WebSphere MQ (旧 MQSeries) は、IBM のソフトウェア製品で、一度だけの信頼性の高いメッセージ配信を行います。WebSphere MQ の中核要素は、メッセージを送受信するための1 つ以上のキューを処理するキューマネージャーです。メッセージがキューに追加されると、メッセージは確実にパーシステントになり、一度だけ配布されます。

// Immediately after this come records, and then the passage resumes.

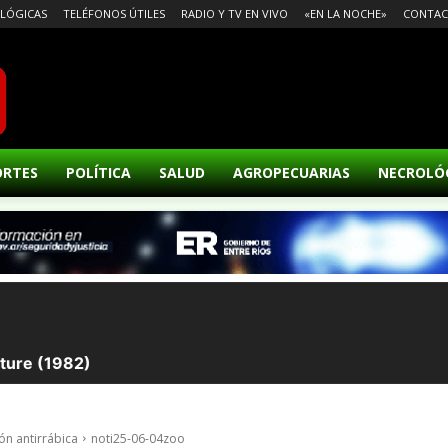
LÓGICAS
TELÉFONOS ÚTILES
RADIO Y TV EN VIVO
«EN LA NOCHE»
CONTA
ORTES
POLÍTICA
SALUD
AGROPECUARIAS
NECROLÓ
ón antirrábica
noti25-06-04zoo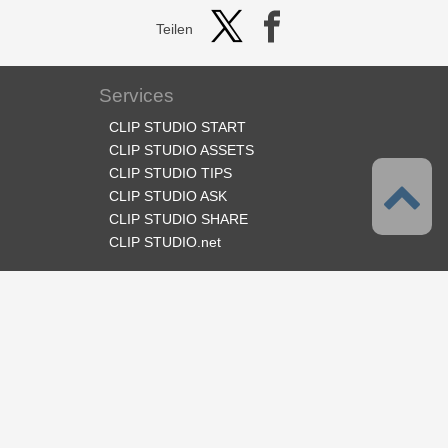
Teilen
Services
CLIP STUDIO START
CLIP STUDIO ASSETS
CLIP STUDIO TIPS
CLIP STUDIO ASK
CLIP STUDIO SHARE
CLIP STUDIO.net
Folge uns
Sprache
Deutsch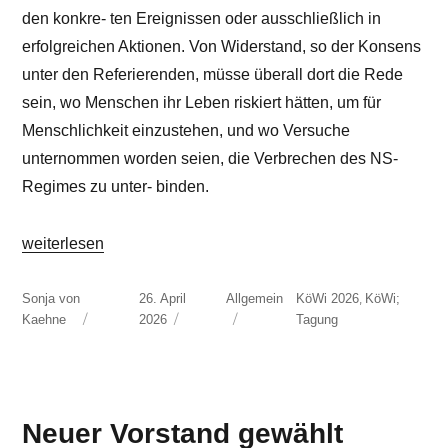
den konkre- ten Ereignissen oder ausschließlich in
erfolgreichen Aktionen. Von Widerstand, so der Konsens
unter den Referierenden, müsse überall dort die Rede
sein, wo Menschen ihr Leben riskiert hätten, um für
Menschlichkeit einzustehen, und wo Versuche
unternommen worden seien, die Verbrechen des NS-
Regimes zu unter- binden.
„Jenseits des 20. Juli 1944 – der vergessen Widerstand.“
weiterlesen
Autor
Veröffentlicht
Kategorien
Schlagwörter
,
Sonja von
26. April
Allgemein
KöWi 2026
KöWi;
am
Kaehne
2026
Tagung
Neuer Vorstand gewählt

WebSphere MQ Recovery Kit を使用すると、コマンドサーバー、リスナー、およびパーシステントキューマネージャーデータを含む WebSphere MQ キューマネージャーを LifeKeeper で保護できます。キューマネージャーリスナーの保護は、オプションでキューマネージャーごとに無効化できます。これにより、クライアント接続を扱わない設定に対応したり、LifeKeeper のリカバリー試行を発動させることなく管理者がリスナーをシャットダウンしたりできます。
WebSphere MQ Recovery Kit は、保護対象の WebSphere MQ キューマネージーャを、障害の発生したプライマリーサーバーからバックアップサーバーにリカバリーする仕組みを提供します。LifeKeeper はサーバーレベル (ハートビートによる) またはリソースレベル (WebSphere MQ デーモンの監視による) で障害を検知して、保護対象の WebSphere MQ サービスの管理をバックアップサーバーに移譲します。
また、WebSphere MQ Recovery Kitでは、複数のバージョンのWebSphere MQをインストールでき、同じシステム上にインストールして実行することができます。MQのマルチバージョンはMQソフトウェアのバージョン7.x、およびバージョン8.xのキューマネージャーに対応し、いずれもRecovery Kitにより保護することが可能です。WebSphere MQ Recovery Kit 9.0.2バージョン以前は、同じシステムにインストールして実行できるMQソフトウェアバージョンは1つのみでした(インストールは、デフォルトの場所 /opt/mqm に行う必要がありました)。